I groaned and dropped my head onto my arms. Maybe there were only so many ways to make this kind of glove, or maybe I just wasn’t creative enough. Maybe fighting with Leia had killed my creativity and I was going to fail this project thanks to emotional burnout. I wasn’t the super-creative type. I didn’t have Alec’s art skills or Phoebe’s way of looking at knitting patterns and figuring out how to change things around to make something new. I’d been at the literal drawing board for two days straight and nothing was coming. A few little changes here and there, but not enough to count as something new or even remotely better than the existing product. And I had too much pride to turn in something that wasn’t better or new.
Peeking at my notes, a growing sense of dread bubbled up from my stomach as I thought about starting completely from scratch and what that would do to my schedule.
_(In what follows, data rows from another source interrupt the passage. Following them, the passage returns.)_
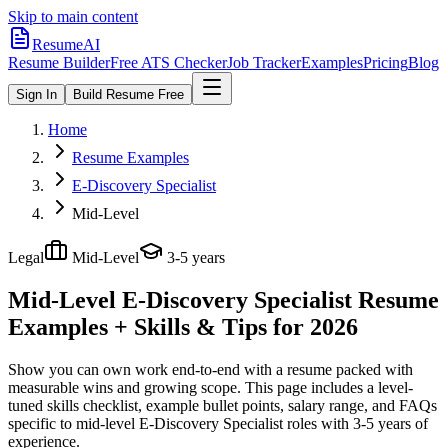
Skip to main content
ResumeAI
Resume Builder
Free ATS Checker
Job Tracker
Examples
Pricing
Blog
Sign In
Build Resume Free
Home
Resume Examples
E-Discovery Specialist
Mid-Level
Legal
Mid-Level
3-5 years
Mid-Level E-Discovery Specialist
Resume
Examples + Skills & Tips for 2026
Show you can own work end-to-end with a resume packed with
measurable wins and growing scope.
This page includes a level-
tuned skills checklist, example bullet points, salary range, and FAQs
specific to
mid-level
E-Discovery Specialist
roles with
3-5 years
of
experience.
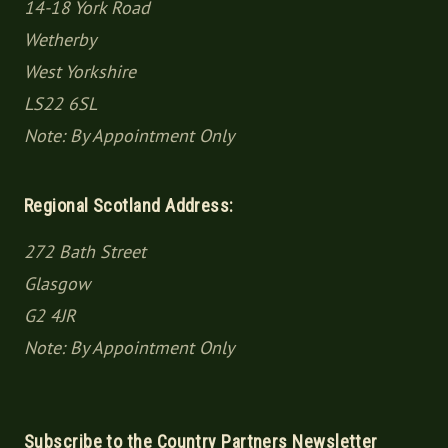
14-18 York Road
Wetherby
West Yorkshire
LS22 6SL
Note: By Appointment Only
Regional Scotland Address:
272 Bath Street
Glasgow
G2 4JR
Note: By Appointment Only
Subscribe to the Country Partners Newsletter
I picked up my pencil to try again, but then my alarm went off—6 a.m.—and I reluctantly stood and padded towards the bathroom. Project or no, a shower was non-negotiable, especially since I’d fallen asleep in my dance clothes and looked like a cross between the Bride of Frankenstein and one of the sewer rats I’d spotted the last time I’d been in NYC.
I’d grabbed one of my parents’ shower tablets from their bathroom a few days ago for a morning like this and flung it onto the shower floor before turning on the water. As soon as it started fizzing, the air filled with citrus and eucalyptus, which Mom always swore was better than coffee for waking up. I stepped into the shower and tried not to think—not about my project or my schedule or Leia, but my brain wouldn’t stop buzzing and jumping from idea to idea, refusing to focus.
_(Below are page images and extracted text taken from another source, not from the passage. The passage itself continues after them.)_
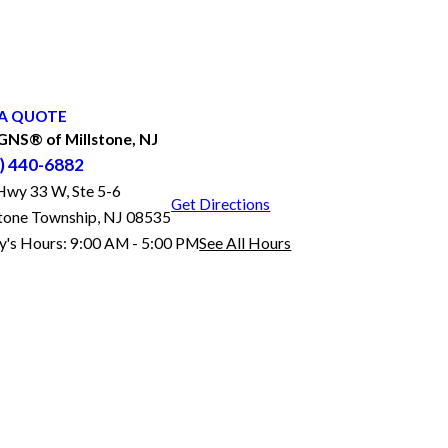
A QUOTE
NS® of Millstone, NJ
) 440-6882
Hwy 33 W, Ste 5-6
Get Directions
stone Township, NJ 08535
y's Hours:
9:00 AM - 5:00 PM
See All Hours
FASTSIGNS® of Millstone, NJ
Monday
9:00 AM - 5:00 PM
Tuesday
9:00 AM - 5:00 PM
Wednesday
9:00 AM - 5:00 PM
Thursday
9:00 AM - 5:00 PM
Friday
9:00 AM - 5:00 PM
Saturday
By Appointment Only
Sunday
Closed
“Be in the moment,” I said to myself, immediately feeling stupid for trying to regurgitate one of the yoga mantras I’d heard when Leia had dragged me to one of her classes. The stretches and exercises had been nice, but if I heard one more self-help-y platitude from the instructor, I would have probably turned warrior pose into a real warrior moment.
And then…
I reached out to grab my shower pouf, and a line of shampoo on the back of my hand caught the light, the little bubbles sparkling like rhinestones. I stopped my hand midway to the pouf, slowly rotating and moving my fingers around in different ways as an idea started forming in my head. I remembered how my grandmom had complained about how ugly her glove was and so had Julia and the other patients, but what if…
What if it was meant to stand out, but in a good way?
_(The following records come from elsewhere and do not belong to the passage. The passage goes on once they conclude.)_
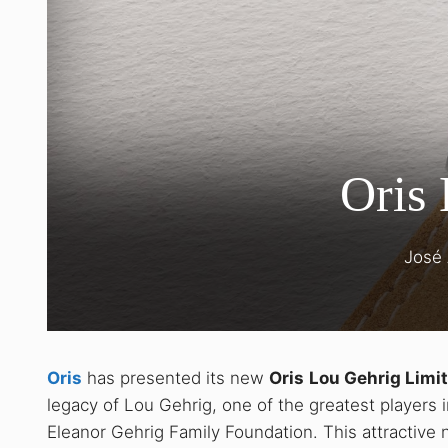
Oris 
José
Oris
has presented its new
Oris
Lou Gehrig Limit
legacy of Lou Gehrig, one of the greatest players in
Eleanor Gehrig Family Foundation. This attractive 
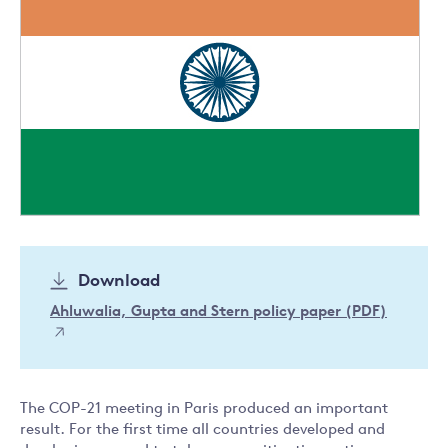
Download
Ahluwalia, Gupta and Stern policy paper (PDF)
The COP-21 meeting in Paris produced an important
result. For the first time all countries developed and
What if I could make something not only functional, but beautiful? Something that would fit in on the runway at New York Fashion week but that would also let the wearer use their hand again to do everyday tasks, and maybe help rehabilitate them along the way. Swirls and joints played across a mental sketchpad and I hurriedly shut off the water even though I was still covered in soap and shampoo. I had to get this down before I lost all the small details weaving themselves together in my brain.
Everything else disappeared into the background as my thoughts coalesced into a coherent something that I knew would work.
The towel did nothing to keep me from trailing a series of puddles behind me from the bathroom to my desk. My hair dripped water and shampoo onto my engineering pad as I sketched out the idea and made tons of notes that I hoped would make sense later.
“This might actually work,” I muttered to myself, adding a note about small springs and pointing to some of the linkages with neat pencil strokes. The sketches weren’t much, but they captured the idea just enough that I’d hopefully be able to build on it as soon as I got myself to a computer loaded with CAD.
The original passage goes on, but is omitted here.